I talked with Kent Snyder, Ron Paul's campaign manager, yesterday, for an article I'm doing for the Register's Sunday Commentary section (I'll link when it goes up there). Just today, the campaign announced that during the third quarter the Paul campaign had raised $5.08 million, which just might be enough for him to start getting some attention from the "mainstream" media. However, MSNBC managed to do a whole story on its latest poll (with the WSJ), which shows that Republican voters want somebody "different" from President Bush rather than "pretty much the same" by a 48-38 margin (previously it was 51-41 the other way) without so much as mentioning Ron Paul's name.

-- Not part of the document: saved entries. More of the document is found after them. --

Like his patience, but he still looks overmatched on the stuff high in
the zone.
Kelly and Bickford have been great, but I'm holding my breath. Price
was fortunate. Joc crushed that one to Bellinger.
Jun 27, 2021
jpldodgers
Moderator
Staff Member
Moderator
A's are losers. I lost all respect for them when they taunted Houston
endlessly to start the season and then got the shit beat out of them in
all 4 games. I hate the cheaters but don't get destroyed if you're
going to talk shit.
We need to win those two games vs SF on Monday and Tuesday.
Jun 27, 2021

The money was bolstered by a last-week-of-the-quarter challenge from the campaign to supporters: please donate $500,000 in the next week so we can end the quarter with a money cushion. Supporters did that in three days, so the challenge was increased to $1 million. No problem. By September 30 supporters had sent in more than $1.2 million.

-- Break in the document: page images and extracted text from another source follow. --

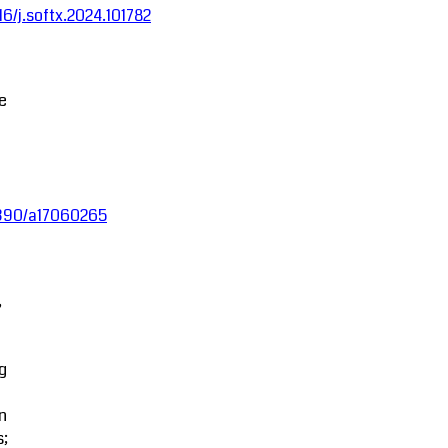
016/j.softx.2024.101782
ce
.3390/a17060265
,
g
in
s;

Here are some interesting statistics Kent Snyder gave me (as of Tuesday, probably higher today). RonPaul has 49,928 MeetUp group members in 771 cities and 22 countries (including one in the Green Zone in Baghdad). So far they've held 7,671 events.
As for YouTube, which wasn't a factor in previous campaigns but is this year, Ron has 29,489 subscribers and 4,339,507 views of videos in which he is featured. Barack has more views (11,197,523) but only 11,264 subscribers. Every other candidate has fewer, by pretty substantial margins. Giuliani, for example, has 2,467 subscribers and 655,000 views, Romney has 3,076 and 926,547, McCain has 1,631 and 483,174, while Hillary has 6,089 and 926,547.
Whatever happens electorally, the Paul campaign has become the largest pro-freedom mass movement in recent history, and it can't help but have a lasting impact.